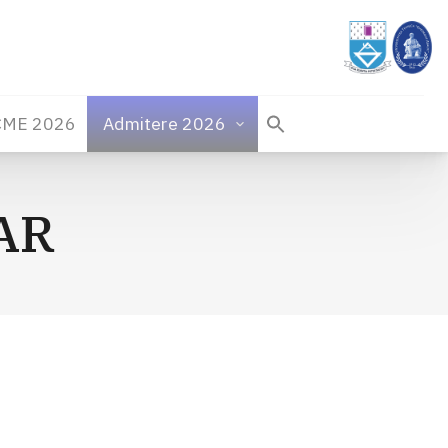
CME 2026
Admitere 2026
 AR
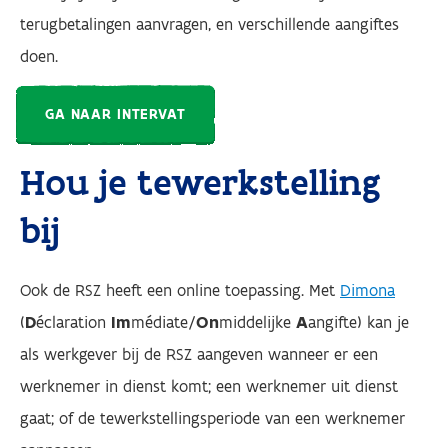
terugbetalingen aanvragen, en verschillende aangiftes
doen.
GA NAAR INTERVAT
Hou je tewerkstelling
bij
Ook de RSZ heeft een online toepassing. Met
Dimona
(
D
éclaration
Im
médiate/
On
middelijke
A
angifte) kan je
als werkgever bij de RSZ aangeven wanneer er een
werknemer in dienst komt; een werknemer uit dienst
gaat; of de tewerkstellingsperiode van een werknemer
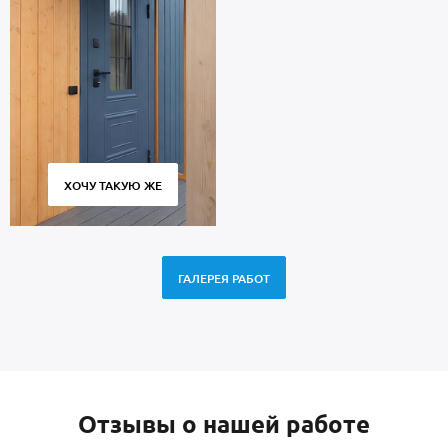
ХОЧУ ТАКУЮ ЖЕ
ГАЛЕРЕЯ РАБОТ
Отзывы о нашей работе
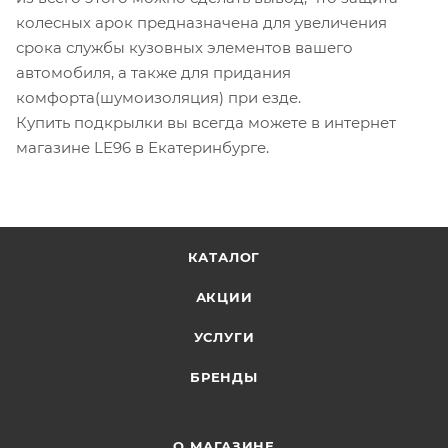
колесных арок предназначена для увеличения
срока службы кузовных элементов вашего
автомобиля, а также для придания
комфорта(шумоизоляция) при езде.
Купить подкрылки вы всегда можете в интернет
магазине LE96 в Екатеринбурге.
КАТАЛОГ
АКЦИИ
УСЛУГИ
БРЕНДЫ
О МАГАЗИНЕ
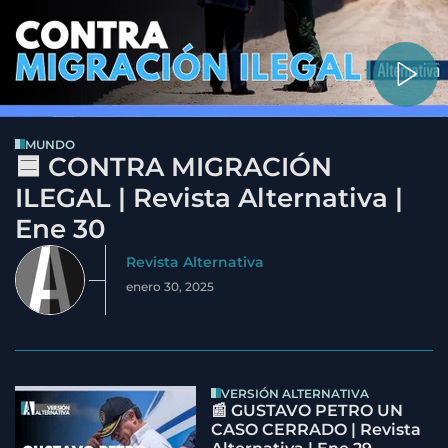
MUNDO
🟦 CONTRA MIGRACIÓN
ILEGAL | Revista Alternativa |
Ene 30
Revista Alternativa
enero 30, 2025
VERSIÓN ALTERNATIVA
📰 GUSTAVO PETRO UN
CASO CERRADO | Revista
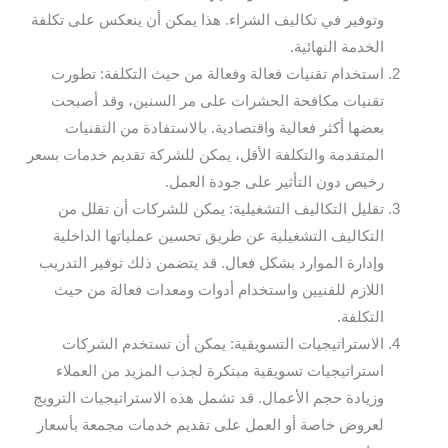
وتوفير في تكاليف الشراء. هذا يمكن أن ينعكس على تكلفة
الخدمة النهائية.
استخدام تقنيات فعالة وفعالة من حيث التكلفة: تطورت
تقنيات مكافحة الحشرات على مر السنين، وقد أصبحت
بعضها أكثر فعالية واقتصادية. بالاستفادة من التقنيات
المتقدمة والتكلفة الأقل، يمكن للشركة تقديم خدمات بسعر
رخيص دون التأثير على جودة العمل.
تقليل التكاليف التشغيلية: يمكن للشركات أن تقلل من
التكاليف التشغيلية عن طريق تحسين عملياتها الداخلية
وإدارة الموارد بشكل فعال. قد يتضمن ذلك توفير التدريب
اللازم للفنيين واستخدام أدوات ومعدات فعالة من حيث
التكلفة.
الاستراتيجيات التسويقية: يمكن أن تستخدم الشركات
استراتيجيات تسويقية مبتكرة لجذب المزيد من العملاء
وزيادة حجم الأعمال. قد تشمل هذه الاستراتيجيات الترويج
لعروض خاصة أو العمل على تقديم خدمات مجمعة بأسعار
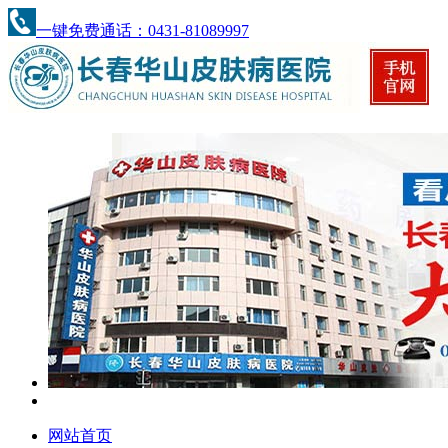
一键免费通话：0431-81089997
网站首页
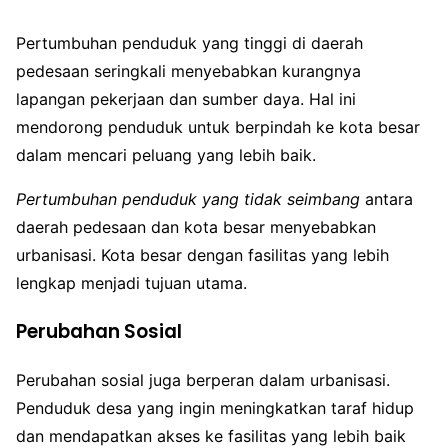
Pertumbuhan penduduk yang tinggi di daerah
pedesaan seringkali menyebabkan kurangnya
lapangan pekerjaan dan sumber daya. Hal ini
mendorong penduduk untuk berpindah ke kota besar
dalam mencari peluang yang lebih baik.
Pertumbuhan penduduk yang tidak seimbang
antara
daerah pedesaan dan kota besar menyebabkan
urbanisasi. Kota besar dengan fasilitas yang lebih
lengkap menjadi tujuan utama.
Perubahan Sosial
Perubahan sosial juga berperan dalam urbanisasi.
Penduduk desa yang ingin meningkatkan taraf hidup
dan mendapatkan akses ke fasilitas yang lebih baik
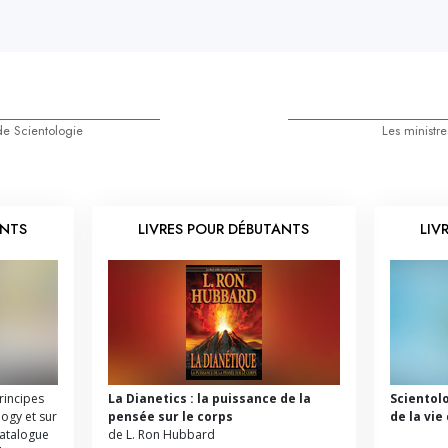
e Scientologie
Les ministr
ANTS
LIVRES POUR DÉBUTANTS
LIV
principes
La Dianetics : la puissance de la
Scientol
logy et sur
pensée sur le corps
de la vie
catalogue
de L. Ron Hubbard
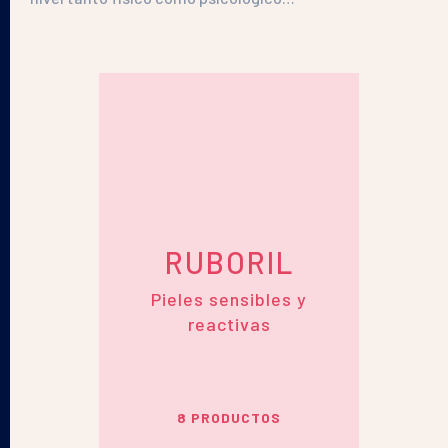
Tu piel
Nuestras soluciones
RUBORIL
Pieles sensibles y
El laboratorio
reactivas
8 PRODUCTOS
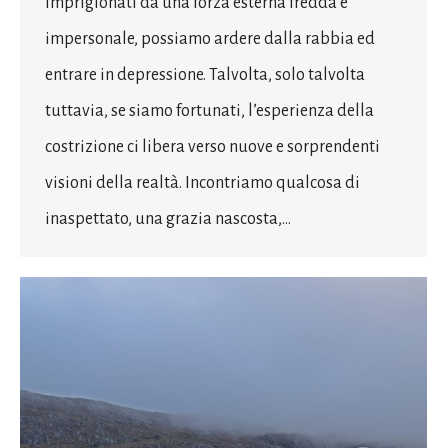
imprigionati da una forza esterna fredda e
impersonale, possiamo ardere dalla rabbia ed
entrare in depressione. Talvolta, solo talvolta
tuttavia, se siamo fortunati, l’esperienza della
costrizione ci libera verso nuove e sorprendenti
visioni della realtà. Incontriamo qualcosa di
inaspettato, una grazia nascosta,…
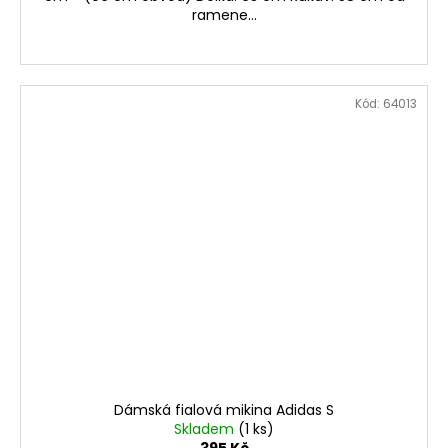
ramene...
Kód:
64013
Dámská fialová mikina Adidas S
Skladem
(1 ks)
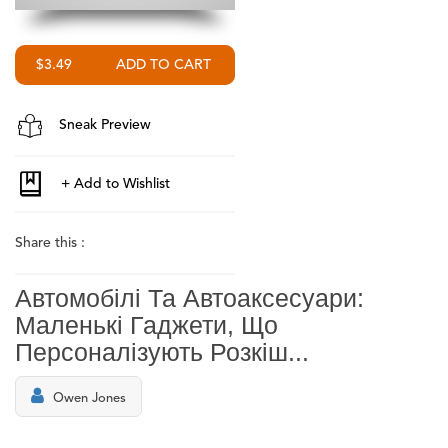
$3.49
Sneak Preview
Share this :
Автомобілі Та Автоаксесуари:
Маленькі Гаджети, Що
Персоналізують Розкіш...
Owen Jones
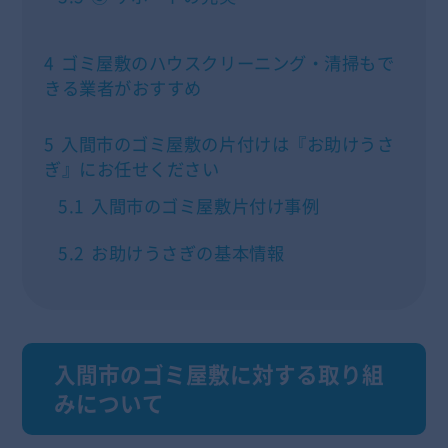
4
ゴミ屋敷のハウスクリーニング・清掃もで
きる業者がおすすめ
5
入間市のゴミ屋敷の片付けは『お助けうさ
ぎ』にお任せください
5.1
入間市のゴミ屋敷片付け事例
5.2
お助けうさぎの基本情報
入間市のゴミ屋敷に対する取り組
みについて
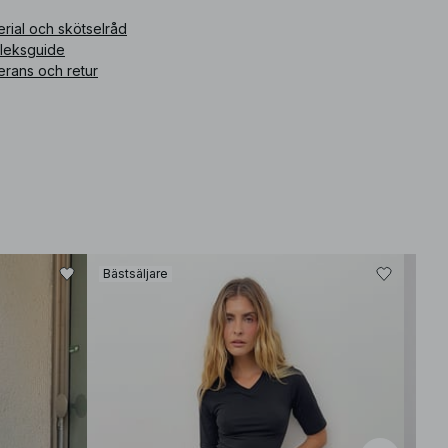
ikelnummer
:
1000-101043-8077
rial och skötselråd
rleksguide
erans och retur
Bästsäljare
Bäst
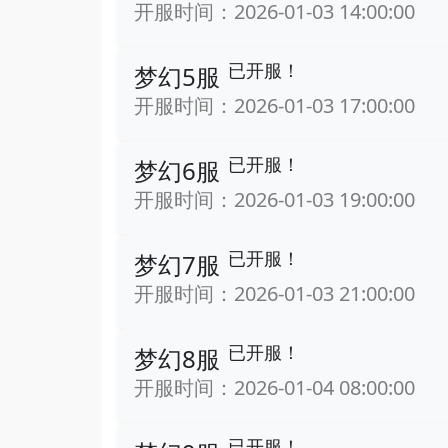
开服时间：2026-01-03 14:00:00
已开服！
梦幻5服
开服时间：2026-01-03 17:00:00
已开服！
梦幻6服
开服时间：2026-01-03 19:00:00
已开服！
梦幻7服
开服时间：2026-01-03 21:00:00
已开服！
梦幻8服
开服时间：2026-01-04 08:00:00
已开服！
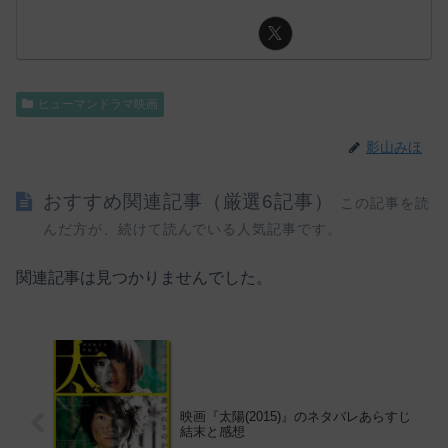
ヒューマンドラマ映画
影山みほ
おすすめ関連記事（厳選6記事）
この記事を読
んだ方が、続けて読んでいる人気記事です。
関連記事は見つかりませんでした。
映画『太陽(2015)』のネタバレあらすじ
結末と感想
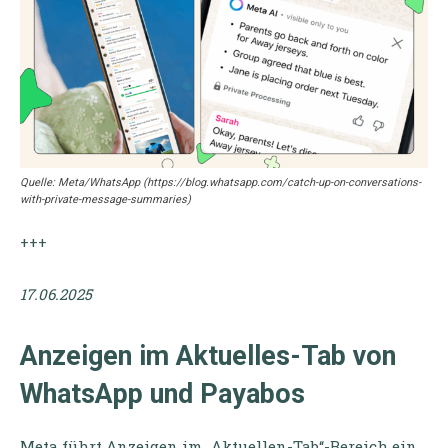
Quelle: Meta/WhatsApp (https://blog.whatsapp.com/catch-up-on-conversations-
with-private-message-summaries)
+++
17.06.2025
Anzeigen im Aktuelles-Tab von
WhatsApp und Payabos
Meta führt Anzeigen im „Aktuellen-Tab“-Bereich ein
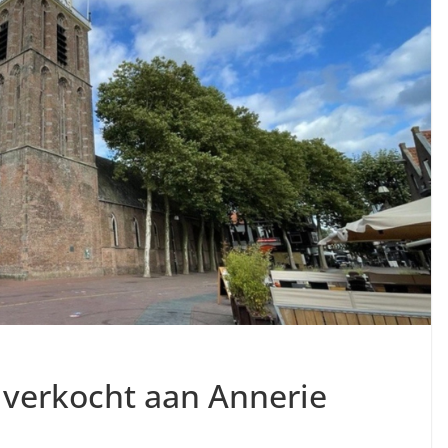
 verkocht aan Annerie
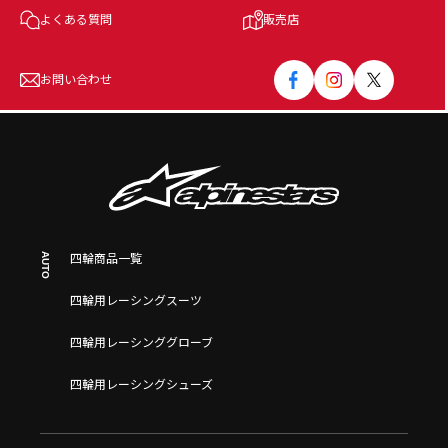
よくある質問
販売店
お問い合わせ
AUTO
四輪商品一覧
四輪用レーシングスーツ
四輪用レーシンググローブ
四輪用レーシングシューズ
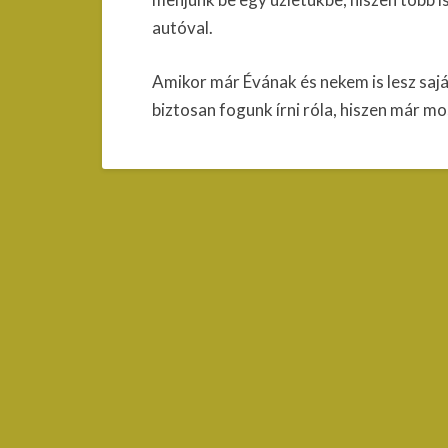
autóval.
Amikor már Évának és nekem is lesz sajá
biztosan fogunk írni róla, hiszen már mo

---

AIM OF THE EXERCISE
Respond with only the number of lines in the records that include the word "fasilitas".

OUTPUT BELOW
2